A post-occurrence analysis of the pertinent vessel and environmental parameters in the time leading up to the occurrence showed that the ZIM Kingston was at risk of developing parametric rolling and that this risk was identifiable using some of the guidance material generally available to the industry. However, the risk was not identifiable with the guidance on board the vessel at the time of the occurrence. Without formal policies and comprehensive procedures to support an assessment of risk related to parametric rolling, the master had to rely on his knowledge and experience to evaluate the safety of the vessel as it maintained a holding pattern in the open ocean. The master had a general understanding of the conditions that can lead to parametric rolling and the actions to take if it happened, but he had never experienced parametric rolling firsthand and had never completed a quantitative assessment of risk specific to parametric rolling.

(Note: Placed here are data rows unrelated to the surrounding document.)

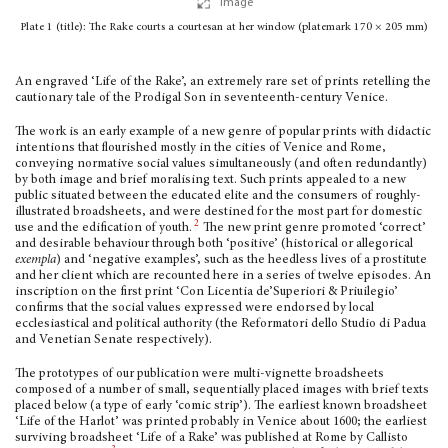
Image
Plate 1 (title): The Rake courts a courtesan at her window (platemark 170 × 205 mm)
An engraved ‘Life of the Rake’, an extremely rare set of prints retelling the
caution­ary tale of the Prodigal Son in seventeenth-century Venice.
The work is an early example of a new genre of popular prints with didactic
intentions that flourished mostly in the cities of Venice and Rome,
conveying normative social values simultaneously (and often redundantly)
by both image and brief moralising text. Such prints appealed to a new
public situated between the educated elite and the consumers of roughly-
illustrated broadsheets, and were destined for the most part for domestic
2
use and the edification of youth.
The new print genre promoted ‘correct’
and desirable behaviour through both ‘positive’ (historical or allegorical
exempla
) and ‘negative examples’, such as the heedless lives of a prostitute
and her client which are recounted here in a series of twelve episodes. An
inscription on the first print ‘Con Licentia de’Superiori & Priuilegio’
confirms that the social values expressed were endorsed by local
ecclesiastical and political authority (the Reformatori dello Studio di Padua
and Venetian Senate respectively).
The prototypes of our publication were multi-vignette broadsheets
composed of a number of small, sequentially placed images with brief texts
placed below (a type of early ‘comic strip’). The earliest known broadsheet
‘Life of the Harlot’ was printed probably in Venice about 1600; the earliest
surviving broadsheet ‘Life of a Rake’ was pub­lished at Rome by Callisto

Investigations by other agencies into previous occurrences involving parametric rolling point to similar inconsistencies and inadequacies with respect to the training of bridge crew and the adoption of procedures and tools to support them in managing the risk of parametric rolling. Although there are a substantial number of resources available that target a variety of audiences and present different guidance for assessing the risk of parametric rolling, none of these resources provide comprehensive guidance to help vessel owners, charterers, and bridge crew manage the risk of parametric rolling effectively.

Comprehensive guidance about parametric rolling should be presented in an accessible and understandable way. It should help bridge crew practically apply this information, by providing specific directions about when risk assessments should be done, how they should be done, what results represent unacceptable risk, and what mitigating measures should be considered. It should address the need for bridge crew to have effective tools to manage the risk of parametric rolling and an understanding of the merits and limitations of these tools. It should also address the need for training so that policies, procedures, and tools can be used to full effect by vessel crew. Finally, comprehensive guidance should address the need for company policies and procedures to foster a shared understanding of the risk around parametric rolling among all parties involved (owners, charterers, bridge crew) and to ensure that bridge crew receive support in making safety-related decisions.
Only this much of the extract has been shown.